Alternative Damages Theories in Patent Cases

02.01.14

A company may suspect that one of its biggest competitors is infringing one of its patents.  The company may investigate and determine that the competitor does clearly infringe and that the patent is very likely to withstand any validity challenges.  But then the company must unfortunately always ask—is it even worth going after the competitor?  After all, today even a simple patent infringement lawsuit can cost millions of dollars to litigate.

When companies try to answer that question, however, they often only focus on the competitor’s sales of the infringing product, their own lost profits or lost market share, or, if nothing else, the value of an injunction.  That is because the most common type of damages award in a patent case is a straightforward royalty based on sales of infringing products sold.  For example, recent patent cases making headlines include the $48.5 million in damages awarded to Enzo Biochem (6 percent reasonable royalty rate on infringing sales) or the $115 million in damages awarded to Syntrix Systems (also a 6 percent reasonable royalty rate).  In these types of cases, if the infringer is selling tens of millions of dollars per year of infringing product, the decision to enforce the patent can be an easy one.

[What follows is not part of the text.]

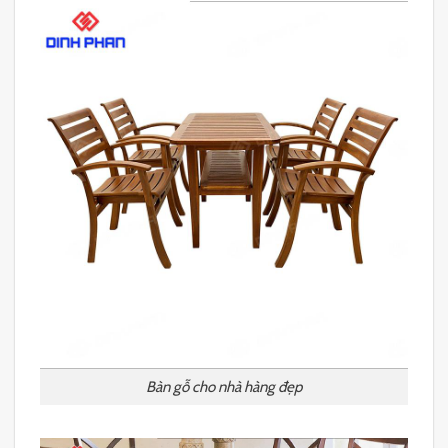
Bàn gỗ cho nhà hàng đẹp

But what can a company do if a competitor is simply giving away infringing product for free or for minimal cost as a loss-leader for other products?  What if the competitor is only using the patented invention to improve the efficiency of its manufacturing process, but does not actually sell a product covered by the patent?  In these situations there is no straightforward royalty or lost profit calculation.  Is the company holding the patent powerless?

The answer is no.  There are in fact alternative damages theories that have been applied by the courts over the years.  It is important, however, that the patent-holding company know that these options exist, and to discuss their applicability with patent counsel.

To read the full article, click here: http://digital.todaysgeneralcounsel.com/Vizion5/viewer.aspx?issueID=23&pageID=38.

Christopher Scharff is a shareholder/equity partner at McAndrews, Held, and Malloy in Chicago, IL.  His practice includes intellectual property, antitrust, and unfair competition litigation. He can be reached at CSCHARFF@mcandrews-ip.com.

Originally published in Today’s General Counsel.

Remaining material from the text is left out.